## Task statement
Print out the entries exactly, and include each one.

(Saved data entries)
--------------------------------
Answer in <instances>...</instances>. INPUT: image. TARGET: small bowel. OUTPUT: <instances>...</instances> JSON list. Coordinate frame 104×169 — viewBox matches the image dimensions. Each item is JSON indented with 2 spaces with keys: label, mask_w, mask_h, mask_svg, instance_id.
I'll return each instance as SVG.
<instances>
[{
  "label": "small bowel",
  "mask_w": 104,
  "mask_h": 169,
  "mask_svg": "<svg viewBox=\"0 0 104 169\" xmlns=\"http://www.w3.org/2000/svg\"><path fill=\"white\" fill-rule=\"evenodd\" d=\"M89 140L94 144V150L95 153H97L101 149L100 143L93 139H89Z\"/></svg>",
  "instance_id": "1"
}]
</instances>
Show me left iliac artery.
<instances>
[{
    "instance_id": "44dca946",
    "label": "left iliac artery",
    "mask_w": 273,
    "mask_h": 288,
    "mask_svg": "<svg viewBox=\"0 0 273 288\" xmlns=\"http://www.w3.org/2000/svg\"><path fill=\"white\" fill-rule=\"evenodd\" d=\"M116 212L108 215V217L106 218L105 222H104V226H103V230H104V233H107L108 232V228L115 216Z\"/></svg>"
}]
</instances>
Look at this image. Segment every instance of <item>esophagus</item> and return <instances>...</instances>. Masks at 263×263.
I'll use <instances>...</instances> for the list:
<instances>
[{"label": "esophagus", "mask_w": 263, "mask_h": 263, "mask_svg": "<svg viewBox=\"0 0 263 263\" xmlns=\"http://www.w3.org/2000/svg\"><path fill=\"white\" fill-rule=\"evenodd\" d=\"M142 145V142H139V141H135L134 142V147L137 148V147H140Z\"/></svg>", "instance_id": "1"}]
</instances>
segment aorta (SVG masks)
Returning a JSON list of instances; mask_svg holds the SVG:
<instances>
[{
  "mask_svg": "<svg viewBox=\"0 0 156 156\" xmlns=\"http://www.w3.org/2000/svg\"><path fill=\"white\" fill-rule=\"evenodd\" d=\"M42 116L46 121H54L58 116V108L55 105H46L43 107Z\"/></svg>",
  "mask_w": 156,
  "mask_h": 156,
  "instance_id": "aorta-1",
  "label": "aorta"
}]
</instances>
--------------------------------
## Exercise output
Answer in <instances>...</instances>. INPUT: image. TARGET: small bowel. OUTPUT: <instances>...</instances> JSON list. Coordinate frame 104×169 — viewBox matches the image dimensions. Each item is JSON indented with 2 spaces with keys: label, mask_w, mask_h, mask_svg, instance_id.
I'll return each instance as SVG.
<instances>
[{
  "label": "small bowel",
  "mask_w": 104,
  "mask_h": 169,
  "mask_svg": "<svg viewBox=\"0 0 104 169\" xmlns=\"http://www.w3.org/2000/svg\"><path fill=\"white\" fill-rule=\"evenodd\" d=\"M89 140L94 144V150L95 153H97L101 149L100 143L93 139H89Z\"/></svg>",
  "instance_id": "1"
}]
</instances>
Show me left iliac artery.
<instances>
[{
    "instance_id": "44dca946",
    "label": "left iliac artery",
    "mask_w": 273,
    "mask_h": 288,
    "mask_svg": "<svg viewBox=\"0 0 273 288\" xmlns=\"http://www.w3.org/2000/svg\"><path fill=\"white\" fill-rule=\"evenodd\" d=\"M116 212L108 215V217L106 218L105 222H104V226H103V230H104V233H107L108 232V228L115 216Z\"/></svg>"
}]
</instances>
Look at this image. Segment every instance of <item>esophagus</item> and return <instances>...</instances>. Masks at 263×263.
I'll use <instances>...</instances> for the list:
<instances>
[{"label": "esophagus", "mask_w": 263, "mask_h": 263, "mask_svg": "<svg viewBox=\"0 0 263 263\" xmlns=\"http://www.w3.org/2000/svg\"><path fill=\"white\" fill-rule=\"evenodd\" d=\"M142 145V142H139V141H135L134 142V147L137 148V147H140Z\"/></svg>", "instance_id": "1"}]
</instances>
segment aorta (SVG masks)
Returning a JSON list of instances; mask_svg holds the SVG:
<instances>
[{
  "mask_svg": "<svg viewBox=\"0 0 156 156\" xmlns=\"http://www.w3.org/2000/svg\"><path fill=\"white\" fill-rule=\"evenodd\" d=\"M42 116L46 121H54L58 116V108L55 105H46L43 107Z\"/></svg>",
  "mask_w": 156,
  "mask_h": 156,
  "instance_id": "aorta-1",
  "label": "aorta"
}]
</instances>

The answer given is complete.